Is a computer always the most efficient tool?

October 7, 2010

Speaking of Game Theory, I’ve got another story from that class that is relevant to this blog.

Two of the problems on a recent homework assignment asked us to draw out the extended form of some games, which involves drawing lots of lines one way and some dotted lines the other way. It looks something like a system of roots growing sideways.

Each week, we’re required both to turn in a paper copy of the homework and to submit a digital file through CTools, the course management website. Our professor likes to have the digital copy just so there’s a record that we submitted it on time. He was, however, sporting enough to say that for problems that required drawings, we could simply write “See paper version” or the like on the digital submission and that would suffice.
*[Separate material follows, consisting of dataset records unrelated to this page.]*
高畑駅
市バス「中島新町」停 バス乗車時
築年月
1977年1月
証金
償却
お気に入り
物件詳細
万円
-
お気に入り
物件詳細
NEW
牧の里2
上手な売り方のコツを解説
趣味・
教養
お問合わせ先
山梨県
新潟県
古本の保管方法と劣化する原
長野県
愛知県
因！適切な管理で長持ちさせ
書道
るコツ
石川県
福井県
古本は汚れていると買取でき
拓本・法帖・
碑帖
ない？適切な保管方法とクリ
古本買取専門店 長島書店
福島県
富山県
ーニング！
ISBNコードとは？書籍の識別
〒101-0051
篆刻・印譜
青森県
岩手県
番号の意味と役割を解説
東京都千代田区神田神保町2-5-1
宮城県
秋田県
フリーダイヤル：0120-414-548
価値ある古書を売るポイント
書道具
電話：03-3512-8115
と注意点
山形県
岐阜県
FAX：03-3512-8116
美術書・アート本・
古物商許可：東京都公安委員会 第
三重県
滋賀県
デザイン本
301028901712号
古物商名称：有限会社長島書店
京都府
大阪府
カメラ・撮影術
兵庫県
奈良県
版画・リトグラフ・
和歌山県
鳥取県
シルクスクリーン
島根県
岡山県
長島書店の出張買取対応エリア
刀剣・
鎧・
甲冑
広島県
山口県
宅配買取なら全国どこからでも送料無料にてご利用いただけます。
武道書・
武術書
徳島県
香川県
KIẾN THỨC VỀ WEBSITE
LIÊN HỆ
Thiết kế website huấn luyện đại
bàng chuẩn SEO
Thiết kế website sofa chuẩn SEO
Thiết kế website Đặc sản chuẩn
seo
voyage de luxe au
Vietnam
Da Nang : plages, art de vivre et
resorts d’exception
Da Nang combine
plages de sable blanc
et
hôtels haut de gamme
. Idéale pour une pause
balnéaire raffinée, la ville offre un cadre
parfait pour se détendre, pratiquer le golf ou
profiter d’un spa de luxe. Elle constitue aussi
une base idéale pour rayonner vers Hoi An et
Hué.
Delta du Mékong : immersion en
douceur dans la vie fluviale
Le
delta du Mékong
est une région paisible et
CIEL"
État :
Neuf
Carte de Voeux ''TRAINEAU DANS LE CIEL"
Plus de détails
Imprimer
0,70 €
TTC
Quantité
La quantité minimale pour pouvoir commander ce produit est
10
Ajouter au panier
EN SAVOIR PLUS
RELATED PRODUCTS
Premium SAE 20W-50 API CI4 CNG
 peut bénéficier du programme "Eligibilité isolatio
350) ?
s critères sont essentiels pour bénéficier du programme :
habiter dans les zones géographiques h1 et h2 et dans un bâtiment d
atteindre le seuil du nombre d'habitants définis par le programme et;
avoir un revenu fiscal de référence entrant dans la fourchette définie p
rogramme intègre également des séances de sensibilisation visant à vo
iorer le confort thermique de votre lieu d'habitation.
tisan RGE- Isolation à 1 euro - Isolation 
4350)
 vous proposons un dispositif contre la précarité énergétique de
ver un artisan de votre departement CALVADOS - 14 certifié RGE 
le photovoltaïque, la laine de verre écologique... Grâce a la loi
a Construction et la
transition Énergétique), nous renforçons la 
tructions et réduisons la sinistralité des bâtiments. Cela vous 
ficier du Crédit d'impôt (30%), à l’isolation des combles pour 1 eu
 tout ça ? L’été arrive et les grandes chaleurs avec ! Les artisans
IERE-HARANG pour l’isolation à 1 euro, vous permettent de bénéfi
Nevertheless, before class, some students were showing off their computer print-outs of extended form games which they had gone to elaborate lengths (by their own description) to create in the likes of Microsoft Paint.
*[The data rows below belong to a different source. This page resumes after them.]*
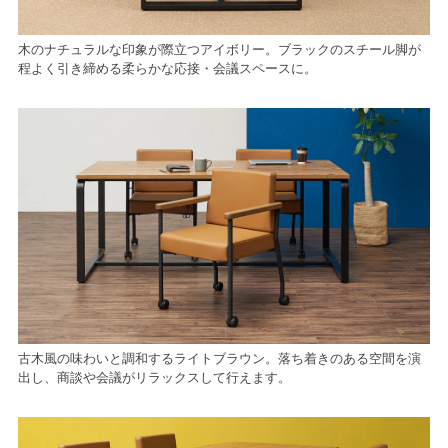
木のナチュラルな印象が際立つアイボリー。ブラックのスチール脚が
程よく引き締める柔らかな応接・会議スペースに。
古木風の味わいと調和するライトブラウン。落ち着きのある空間を演
出し、商談や会議がリラックスして行えます。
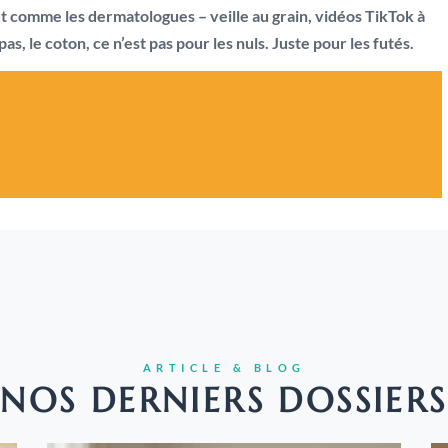
 comme les dermatologues – veille au grain, vidéos TikTok à
as, le coton, ce n’est pas pour les nuls. Juste pour les futés.
ARTICLE & BLOG
NOS DERNIERS DOSSIERS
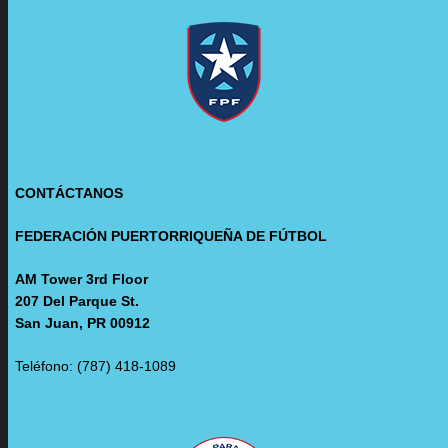
CONTÁCTANOS
FEDERACIÓN PUERTORRIQUEÑA DE FÚTBOL
AM Tower 3rd Floor
207 Del Parque St.
San Juan, PR 00912
Teléfono: (787) 418-1089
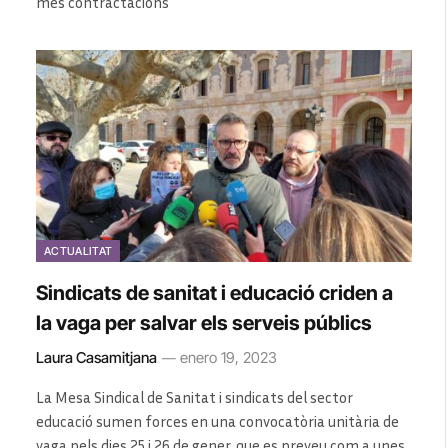
més contractacions
ACTUALITAT
Sindicats de sanitat i educació criden a
la vaga per salvar els serveis públics
Laura Casamitjana
enero 19, 2023
La Mesa Sindical de Sanitat i sindicats del sector
educació sumen forces en una convocatòria unitària de
vaga pels dies 25 i 26 de gener, que es preveu com a unes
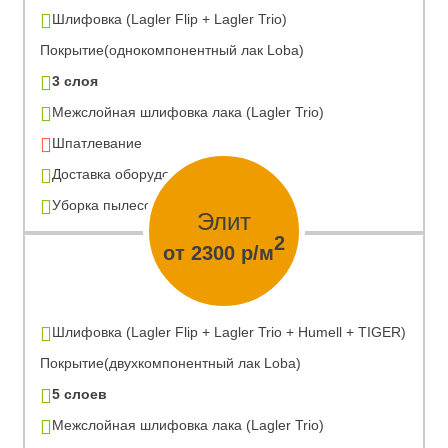
Шлифовка (Lagler Flip + Lagler Trio)
Покрытие(однокомпонентный лак Loba)
3 слоя
Межслойная шлифовка лака (Lagler Trio)
Шпатлевание
Доставка оборудования
Уборка пылесосом
Элит
2
от 2300 р/м
Шлифовка (Lagler Flip + Lagler Trio + Humell + TIGER)
Покрытие(двухкомпонентный лак Loba)
5 слоев
Межслойная шлифовка лака (Lagler Trio)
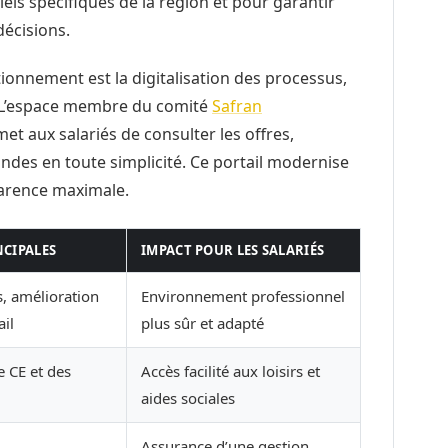
iels spécifiques de la région et pour garantir
décisions.
onnement est la digitalisation des processus,
s. L’espace membre du comité
Safran
met aux salariés de consulter les offres,
andes en toute simplicité. Ce portail modernise
arence maximale.
NCIPALES
IMPACT POUR LES SALARIÉS
s, amélioration
Environnement professionnel
ail
plus sûr et adapté
ie CE et des
Accès facilité aux loisirs et
aides sociales
Assurance d’une gestion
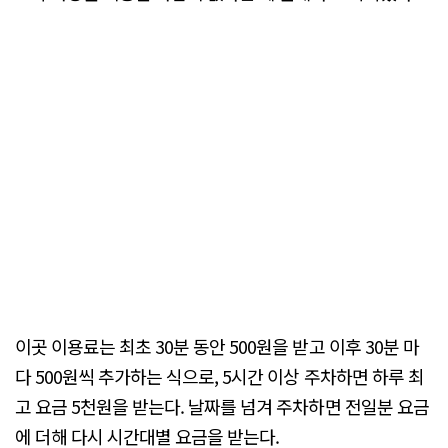
이곳 이용료는 최초 30분 동안 500원을 받고 이후 30분 마
다 500원씩 추가하는 식으로, 5시간 이상 주차하면 하루 최
고 요금 5천원을 받는다. 날짜를 넘겨 주차하면 전일분 요금
에 더해 다시 시간대별 요금을 받는다.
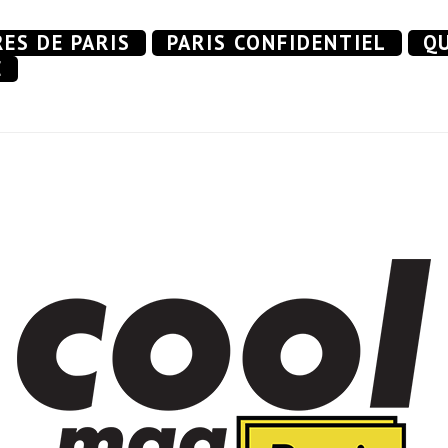
RES DE PARIS
PARIS CONFIDENTIEL
QU
E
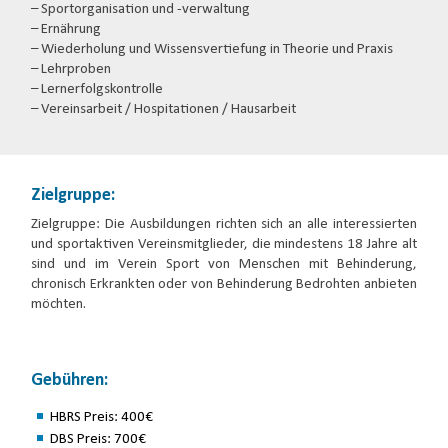
– Sportorganisation und -verwaltung
– Ernährung
– Wiederholung und Wissensvertiefung in Theorie und Praxis
– Lehrproben
– Lernerfolgskontrolle
– Vereinsarbeit / Hospitationen / Hausarbeit
Zielgruppe:
Zielgruppe: Die Ausbildungen richten sich an alle interessierten
und sportaktiven Vereinsmitglieder, die mindestens 18 Jahre alt
sind und im Verein Sport von Menschen mit Behinderung,
chronisch Erkrankten oder von Behinderung Bedrohten anbieten
möchten.
Gebühren:
HBRS Preis: 400€
DBS Preis: 700€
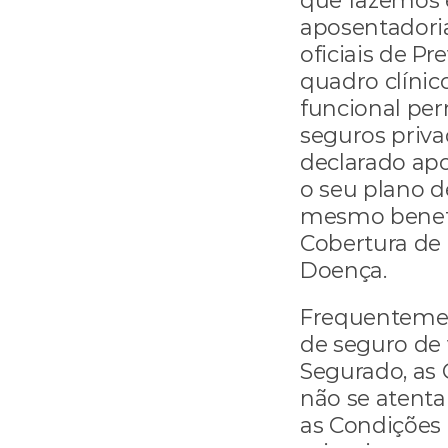
que fazemos e
aposentadoria
oficiais de Pre
quadro clínic
funcional per
seguros privad
declarado apo
o seu plano d
mesmo benefíc
Cobertura de 
Doença. 
Frequentemen
de seguro de 
Segurado, as C
não se atenta
as Condições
I found myself thinking far too much about this as we all handed in our homework. Wouldn’t it have saved a lot of time and effort just to draw them with a pencil? I love finding new ways to use my computer1, but just because computers can do a lot of things faster doesn’t mean they can do everything faster.
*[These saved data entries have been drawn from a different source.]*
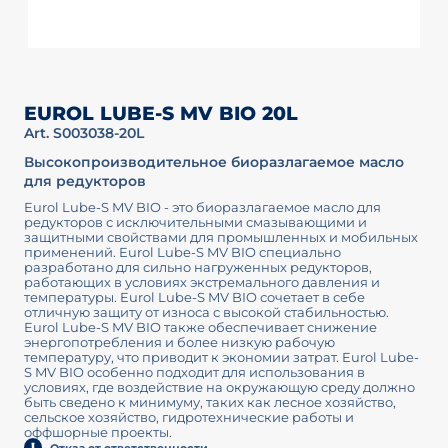
EUROL LUBE-S MV BIO 20L
Art. S003038-20L
Высокопроизводительное биоразлагаемое масло
для редукторов
Eurol Lube-S MV BIO - это биоразлагаемое масло для
редукторов с исключительными смазывающими и
защитными свойствами для промышленных и мобильных
применений. Eurol Lube-S MV BIO специально
разработано для сильно нагруженных редукторов,
работающих в условиях экстремального давления и
температуры. Eurol Lube-S MV BIO сочетает в себе
отличную защиту от износа с высокой стабильностью.
Eurol Lube-S MV BIO также обеспечивает снижение
энергопотребления и более низкую рабочую
температуру, что приводит к экономии затрат. Eurol Lube-
S MV BIO особенно подходит для использования в
условиях, где воздействие на окружающую среду должно
быть сведено к минимуму, таких как лесное хозяйство,
сельское хозяйство, гидротехнические работы и
оффшорные проекты.
Отказ от ответственности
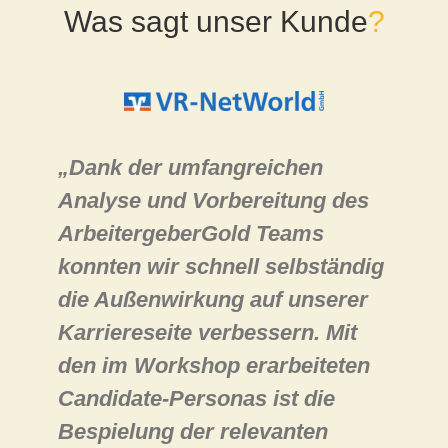
Gold
Was sagt unser Kunde
?
Über uns
Karriere
„Dank der umfangreichen
Analyse und Vorbereitung des
ArbeitergeberGold Teams
konnten wir schnell selbständig
die Außenwirkung auf unserer
Karriereseite verbessern. Mit
den im Workshop erarbeiteten
Candidate-Personas ist die
Bespielung der relevanten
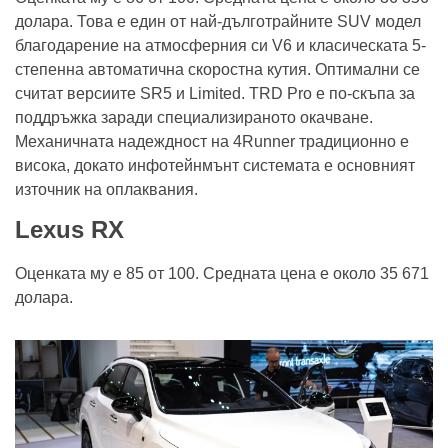
долара. Това е един от най-дълготрайните SUV модел
благодарение на атмосферния си V6 и класическата 5-
степенна автоматична скоростна кутия. Оптимални се
считат версиите SR5 и Limited. TRD Pro е по-скъпа за
поддръжка заради специализираното окачване.
Механичната надеждност на 4Runner традиционно е
висока, докато инфотейнмънт системата е основният
източник на оплаквания.
Lexus RX
Оценката му е 85 от 100. Средната цена е около 35 671
долара.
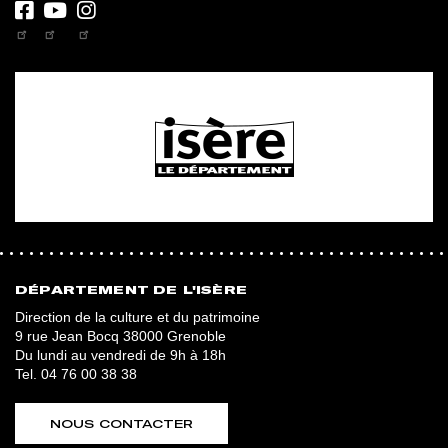
Facebook
Youtube
Instagram
DÉPARTEMENT DE L'ISÈRE
Direction de la culture et du patrimoine
9 rue Jean Bocq 38000 Grenoble
Du lundi au vendredi de 9h à 18h
Tel.
04 76 00 38 38
NOUS CONTACTER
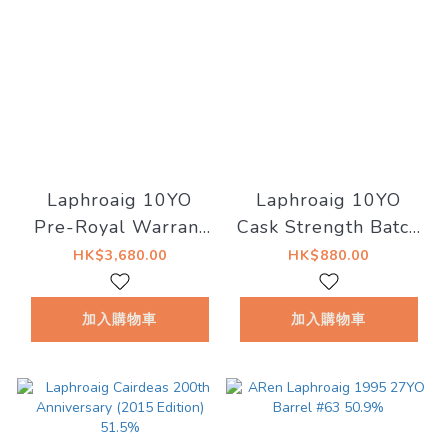
Laphroaig 10YO
Laphroaig 10YO
Pre-Royal Warrant
Cask Strength Batch
43% 500ml (No
016 58.5%
HK$3,680.00
HK$880.00
Box)
加入購物車
加入購物車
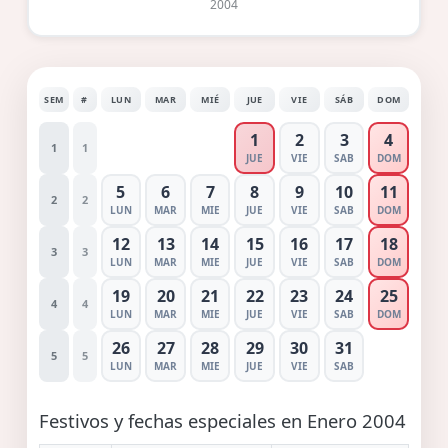
2004
SEM
#
LUN
MAR
MIÉ
JUE
VIE
SÁB
DOM
1
2
3
4
1
1
JUE
VIE
SAB
DOM
5
6
7
8
9
10
11
2
2
LUN
MAR
MIE
JUE
VIE
SAB
DOM
12
13
14
15
16
17
18
3
3
LUN
MAR
MIE
JUE
VIE
SAB
DOM
19
20
21
22
23
24
25
4
4
LUN
MAR
MIE
JUE
VIE
SAB
DOM
26
27
28
29
30
31
5
5
LUN
MAR
MIE
JUE
VIE
SAB
Festivos y fechas especiales en Enero 2004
I think what iSchools should be teaching is that different technologies have different benefits. Oh, wait, that’s what they are teaching. The idea that each technology has different affordances was a key concept in our core class, SI500, which we all had to take first semester. But it seems there is a cohort here that consists of a certain type of student who thinks everything can and should be done on a computer. Is that really “connecting people, information, and technology in more valuable ways” as our school’s motto suggests?

As other of my classmates said with a laugh, only in the School of Information would anyone go to that length of trouble. Which makes me think some of my classmates are missing the point.2

(I must note that I did think of one possible logical explanation here: it may be that these students wanted a digital archive of absolutely all of their work, in which case, they have no choice but to spend extra time figuring out how to duplicate their pencil-sketched efforts in Microsoft Paint. I can’t imagine the benefits of such an archive are worth the trade-offs of time, but then, that’s a matter for my classmates specializing in Archives and Records Management and Preservation of Information to pick up and run with, should they choose to do so. This doesn’t change the fact that the computer was not an efficient way to solve and submit the homework problem.)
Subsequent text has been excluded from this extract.